E sì che gli ingredienti per il sospetto e il film di spionaggio ci sono tutti: dal rendez-vous in un luogo solitario alla consegna di foto e negativi (piacevolmente vintage), alle attività misteriose che si svolgono in zone off-limits. E c’è la tensione – difficile da smontare soprattutto nel vecchio, e che cede soltanto di fronte al ridicolo: il suo alzare la voce per procurarsi autorità rischia di farne lo zimbello della trattoria, l’ilarità della ragazza è autentica e, ciliegina sulla torta, lui non ha i soldi per pagare il conto. Risibilità di angosce e sospetti, anticipata dalla pistola ad acqua che si era messo in tasca e proprio qui riemerge.
Così sono il riso e l’ironia che smontano tutto e risolvono il caso. L’ironia di quando diventiamo spettatori di noi stessi, come il mare è lo spettatore lontano e divertito di questa fiaba.

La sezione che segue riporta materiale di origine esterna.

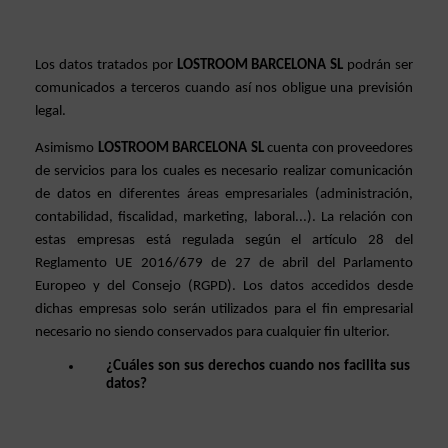
Los datos tratados por 
LOSTROOM BARCELONA SL 
podrán ser 
comunicados a terceros cuando así nos obligue una previsión 
legal.
Asimismo 
LOSTROOM BARCELONA SL
 cuenta con proveedores 
de servicios para los cuales es necesario realizar comunicación 
de datos en diferentes áreas empresariales (administración, 
contabilidad, fiscalidad, marketing, laboral...). La relación con 
estas empresas está regulada según el artículo 28 del 
Reglamento UE 2016/679 de 27 de abril del Parlamento 
Europeo y del Consejo (RGPD). Los datos accedidos desde 
dichas empresas solo serán utilizados para el fin empresarial 
necesario no siendo conservados para cualquier fin ulterior.
¿Cuáles son sus derechos cuando nos facilita sus 
datos?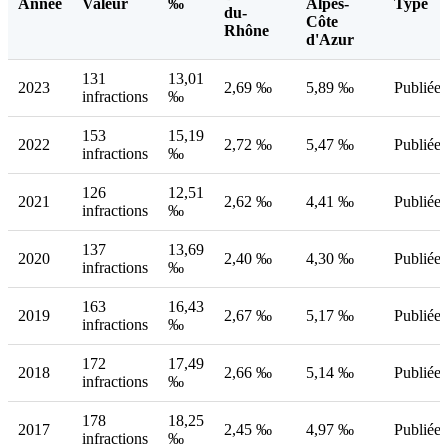
Année
Valeur
‰
Alpes-
Type
du-
Côte
Rhône
d'Azur
131
13,01
2023
2,69 ‰
5,89 ‰
Publiée
infractions
‰
153
15,19
2022
2,72 ‰
5,47 ‰
Publiée
infractions
‰
126
12,51
2021
2,62 ‰
4,41 ‰
Publiée
infractions
‰
137
13,69
2020
2,40 ‰
4,30 ‰
Publiée
infractions
‰
163
16,43
2019
2,67 ‰
5,17 ‰
Publiée
infractions
‰
172
17,49
2018
2,66 ‰
5,14 ‰
Publiée
infractions
‰
178
18,25
2017
2,45 ‰
4,97 ‰
Publiée
infractions
‰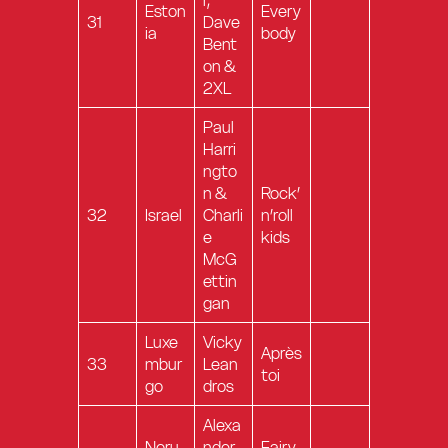
r,
Eston
Every
31
Dave
ia
body
Bent
on &
2XL
Paul
Harri
ngto
n &
Rock’
32
Israel
Charli
n’roll
e
kids
McG
ettin
gan
Luxe
Vicky
Après
33
mbur
Lean
toi
go
dros
Alexa
Noru
nder
Fairy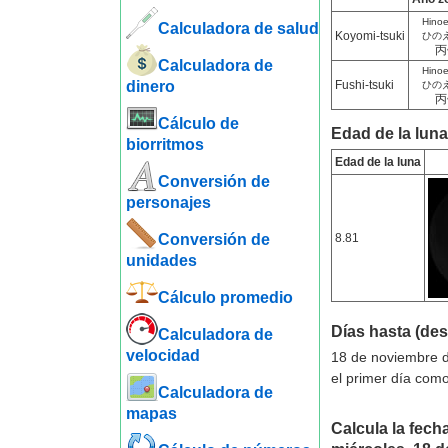
Hino
Calculadora de salud
Koyomi-tsuki
ひの
丙
Calculadora de
Hino
dinero
Fushi-tsuki
ひの
丙
Cálculo de
Edad de la luna
biorritmos
Edad de la luna
Conversión de
personajes
Conversión de
8.81
unidades
Cálculo promedio
Días hasta (de
Calculadora de
velocidad
18 de noviembre d
el primer día como
Calculadora de
mapas
Calcula la fecha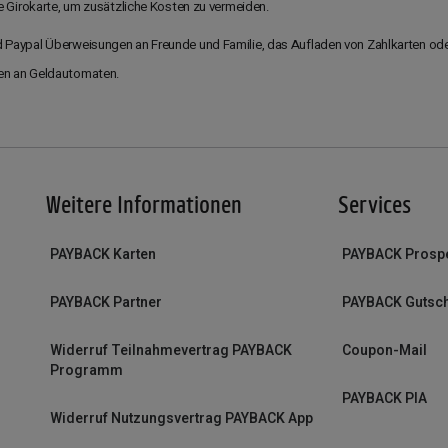
e Girokarte, um zusätzliche Kosten zu vermeiden.
Paypal Überweisungen an Freunde und Familie, das Aufladen von Zahlkarten ode
en an Geldautomaten.
Weitere Informationen
Services
PAYBACK Karten
PAYBACK Prosp
PAYBACK Partner
PAYBACK Gutsc
Widerruf Teilnahmevertrag PAYBACK
Coupon-Mail
Programm
PAYBACK PIA
Widerruf Nutzungsvertrag PAYBACK App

la pistola ad acqua, “- come la margherita dalla pistola di un clown” e le oscure trame, immaginate ora dal vecchio ora dalla ragazza, risultano come una parodia , filtrata dallo sguardo distaccato e divertito del mare, della strabordante narrativa e cinematografia spy story…Grazie Elena per averlo evidenziato. Si’, anche l’autoparodia è presente, riflettendo sul finale del racconto cosi’ sfacciatamente felice…d’accordo una fiaba, ma oggi troppo sognare fa rima con ingannare(…si), in un certo senso. Ma poi si parla di fiori-bambine, dal volto umano e, riguardo a questa “magica” metamorfosi, mi risulta gradita l’osservazione di Crisiana: “…una comprensione profonda del rispecchiamento tra vita umana e vegetale”, poco al presente, ma forse un giorno quando
abbandoneremo il nostro esasperato antropocentrismo, ci rifletteremo ( o identificheremo?) con la natura, salvando anche la cultura…ma questa sarebbe fantascienza…Grazie
Elena Grammann smonta i meccanismi della fiaba: il finto e l’intenzione, tra sospetto e disinteresse per la vera condizione di un vecchio e di una ragazza, con il loro “costrutto” personale, cura della serra e studi/amore per gli stessi fiori e rinnovamento del mercato. Quindi, a essere realisticamente “narrativi”, tutto va bene, la conciliazione conclude. Resta (perché sono immersa in un naturalismo de-forme e non beato) il nostro appartenere alla natura, speranzosi in accoglienza, ma non recepiamo ormai una stessa culla naturale della terra. Che ne sappiamo cosa vuol dire vivere, e morire, in una prospettiva cosmica?